肺がんの転移

肺がんの転移と再発

肺がんは、基本的に転移が起こりやすい疾病であり、他の臓器がんからも転移しやすいという特徴があります。肺がんの治療が良好に経過し、がんが沈静化したように思われる場合でも、突如、数年後にがんが再発したり、転移して現れることもあります。


がんの転移とは、血液やリンパを介して、がん細胞が体内を移動することで起こる現象です。肺には、血液を通して、身体の隅々にまで酸素を行き渡らせる役割があるため、ここに発生する肺がんは、血液を介して他の臓器に転移する可能性が高いといえます。実際、肺がんはリンパ節や骨、脳などに転移する例が多く、時には骨髄に転移することも珍しくありません。
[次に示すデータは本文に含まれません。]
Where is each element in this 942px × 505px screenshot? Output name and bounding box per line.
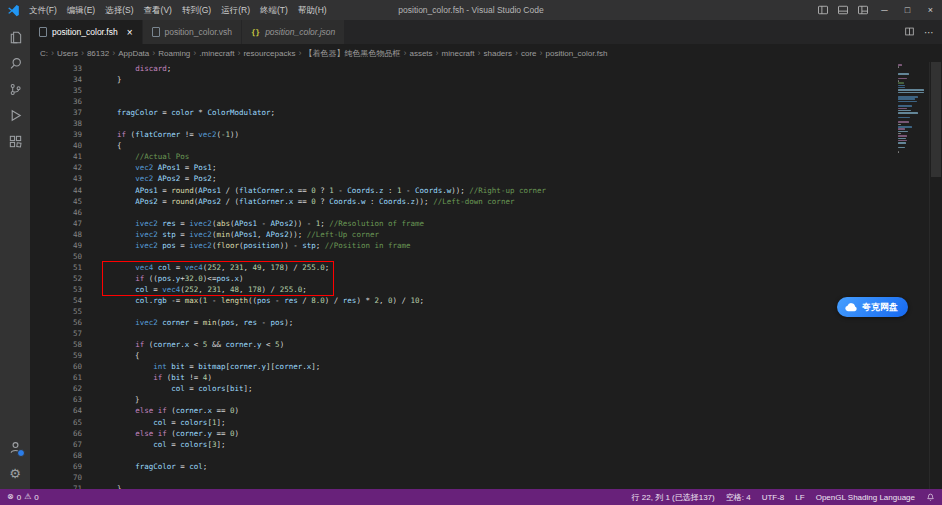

また、早期に発見され、がんの腫瘍を速やかに根治したと考えられる肺がんの場合でも、再発率は約10~20%程度に達するとされます。 一般に、再発したり転移したりして発症した肺がんは、進行が早く、治療も困難である場合が多いとされます。


なぜなら、再発した場合の肺がんは、それまでのがん治療で使用していた抗がん剤に対して耐性のある、強いがん細胞となっており、それまでに使用していた抗がん剤は効かない場合があるからです。そのため、再発をした肺がんに対しては、それまでとは異なる抗がん剤を用いたり、がん腫瘍の切除手術や放射線療法を検討したりすることになります。


肺がんに限らず、がんの再発予防にとって重要なことは、常に再発と転移に気を付け、観察を怠らないことです。リスクを感じる方は、医師の指示通りに経過観察を行い、定期的に検査を受けることを心がけましょう。